Our gut and our skin have many things in common.  Both offer us protection from the environment and have their own microbiome.  It is also important to know that the food we eat is directly provided to our skin.  So what we eat can have a significant impact on the appearance of our skin.

Skin diseases that start in the gut

If you are struggling with any of the following skin conditions, your gut could be to blame:

  • Eczema  
  • Rosacea
  • Acne vulgaris
  • Cystic acne
  • Psoriasis
  • Dandruff
  • Alopecia

Intestinal-skin connections

Leaky gut and cystic acne

According to the Environmental Working Group (EWG), acne is a disease of the gut rather than the skin.

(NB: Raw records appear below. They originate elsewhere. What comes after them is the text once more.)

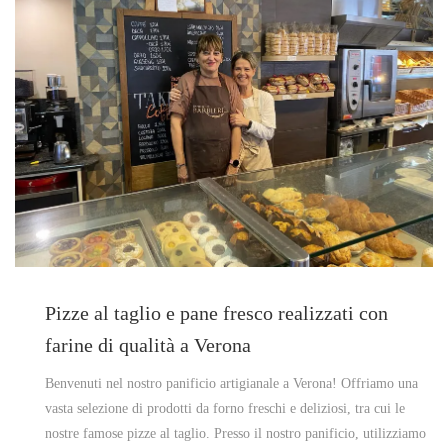
Pizze al taglio e pane fresco realizzati con
farine di qualità a Verona
Benvenuti nel nostro panificio artigianale a Verona! Offriamo una
vasta selezione di prodotti da forno freschi e deliziosi, tra cui le
nostre famose pizze al taglio. Presso il nostro panificio, utilizziamo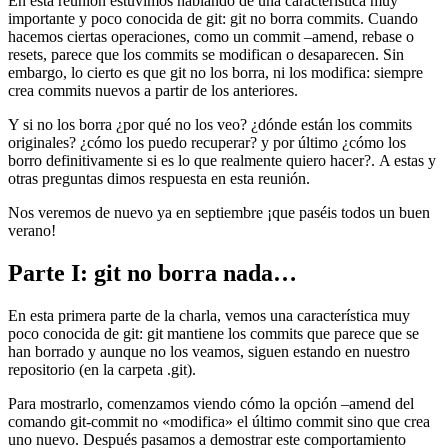
En esta reunión estuvimos hablando de una característica muy
importante y poco conocida de git: git no borra commits. Cuando
hacemos ciertas operaciones, como un commit –amend, rebase o
resets, parece que los commits se modifican o desaparecen. Sin
embargo, lo cierto es que git no los borra, ni los modifica: siempre
crea commits nuevos a partir de los anteriores.
Y si no los borra ¿por qué no los veo? ¿dónde están los commits
originales? ¿cómo los puedo recuperar? y por último ¿cómo los
borro definitivamente si es lo que realmente quiero hacer?. A estas y
otras preguntas dimos respuesta en esta reunión.
Nos veremos de nuevo ya en septiembre ¡que paséis todos un buen
verano!
Parte I: git no borra nada…
En esta primera parte de la charla, vemos una característica muy
poco conocida de git: git mantiene los commits que parece que se
han borrado y aunque no los veamos, siguen estando en nuestro
repositorio (en la carpeta .git).
Para mostrarlo, comenzamos viendo cómo la opción –amend del
comando git-commit no «modifica» el último commit sino que crea
uno nuevo. Después pasamos a demostrar este comportamiento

Lipopolysaccharide (LPS) endotoxins are part of harmful bacteria that can adversely affect both the gut and the skin.  LPS endotoxins are associated with acne vulgaris, and high levels of LPS endotoxins can impair wound healing and aggravate scars.

High levels of LPS endotoxins can also contribute to leaky gut, and people with leaky gut are more likely to suffer from acne (as well as E. coli, irritable bowel syndrome, and anxiety).

Eczema and gut health

Eczema caused by an overactive immune system undeniably starts in the gut.  An overactive immune system is often the result of an imbalance of bacteria in our gut.  Therefore, to relieve eczema symptoms, try to reduce inflammation and increase microbial diversity in the gut.

Rosacea and SIBO

Although it is a relatively recent discovery, doctors have found a link between people suffering from small intestinal bacterial overgrowth (SIBO) and rosacea.

Coeliac disease and other skin conditions

People with coeliac disease are more likely to suffer from Dermatitis herpetiformis, alopecia, eczema, urticaria, vitiligo and oral mucosal lesions.  These skin conditions are likely to clear up when coeliacs treat their gut to heal the symptoms of their disease.

Why is this important?

The average woman applies 168 chemicals to her skin every day.  Men apply about 85 chemicals.  These chemicals are absorbed by our skin, and many of them enter the bloodstream.  Most of these chemicals are not “clean” and some can even be toxic.  What's more, many of them do little or nothing to alleviate our long-term skin problems.